Жена хотела, чтобы и он ел с нею. Слишком жарко, чтобы есть горячий жир, она столько не съест, он ведь знает, что она не может съесть так много. Он отказывался, но, когда она протягивала ему кусочек на вилке, он глотал его, полный восторга. Нет, это удивительное, удивительное счастье, что она его нашла!
- Как же ты нашла все-таки? Я бы ни за что не нашел... Милая, я глупости спрашиваю, извини. Что я хотел сказать... Да! Ведь тебя не посылают на окопы?
- Нет. Не посылают.
- Ну, конечно, конечно. С твоим здоровьем...
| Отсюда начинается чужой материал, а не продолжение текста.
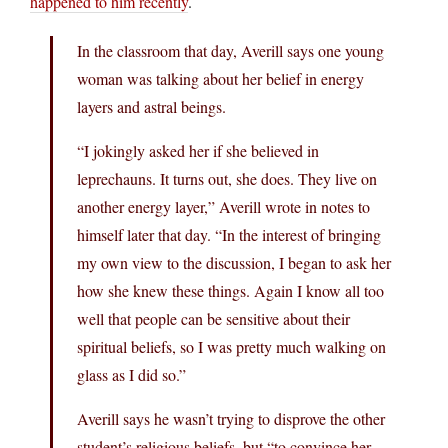
happened to him recently
.
In the classroom that day, Averill says one young
woman was talking about her belief in energy
layers and astral beings.
“I jokingly asked her if she believed in
leprechauns. It turns out, she does. They live on
another energy layer,” Averill wrote in notes to
himself later that day. “In the interest of bringing
my own view to the discussion, I began to ask her
how she knew these things. Again I know all too
well that people can be sensitive about their
spiritual beliefs, so I was pretty much walking on
glass as I did so.”
Averill says he wasn’t trying to disprove the other
student’s religious beliefs, but “to convince her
- Меня никто не посылает. Я сама пойду.
Ее лицо задрожало.
- Бьют нас, ах, как бьют, Николай...
Он растерянно смотрел на нее.
- Бьют, да... Это пока...
- Ах, я знаю, что пока! Я видела человека из Вильны. Такой ужас, что... Я не хочу говорить. Спрашивай дальше. Что ты еще хочешь спросить?
- Ляля и Игорь...
- Ляля служит. Говорит, что их, должно быть, тоже на днях пошлют. Игорь уехал с первой партией.
- Куда?
- На Псков.
Она плакала. Он выпустил ее руку и смотрел на нее со страхом. Прежде она никогда не плакала. Прежде он ревновал ее к сыну. Сын был неудачный лентяй, грубый, вечно шатался бог знает где; доктора обижало, что она все прощает сыну и оставляет для него лучшие куски, обделяя дочь. Теперь он понял - так ему казалось: она знала, что сыну предстоит особая доля, военная доля; она ведь часто говорила: "Ничего, кончит школу, пойдет в армию, там его вышколят". Она знала, что ему предстоит с первой партией рыть окопы; вот она и жалела его и баловала...
- Сонечка, не плачь! - взмолился доктор. - Ну что ты плачешь, девочка, словно его уже убили!
- Я не о нем плачу. Я и сама бы поехала, если бы не работала. Я плачу потому, что не могу я слышать эти сводки.
Да, работа, он про работу ничего не спросил.
- На работе все то же. Иногда зло берет: такое время, а они зубы себе вставляют. Одна дура принесла золото. У нее два зуба из стали, она желает заменить золотыми. Я не выдержала, сказала: другого времени не нашли менять. Она обиделась, пошла искать другого протезиста. Черт с ней.
- Черт с ней, - повторил он машинально.
Они замолчали и долго сидели молча, глядя друг на друга добрыми заплаканными глазами. Кофе в чашках подернулся белой пленкой, они о нем забыли. Забыли и о морсе.
Опять постучали. Вошел Данилов. Извинившись, сообщил, что сейчас будут прицеплять паровоз.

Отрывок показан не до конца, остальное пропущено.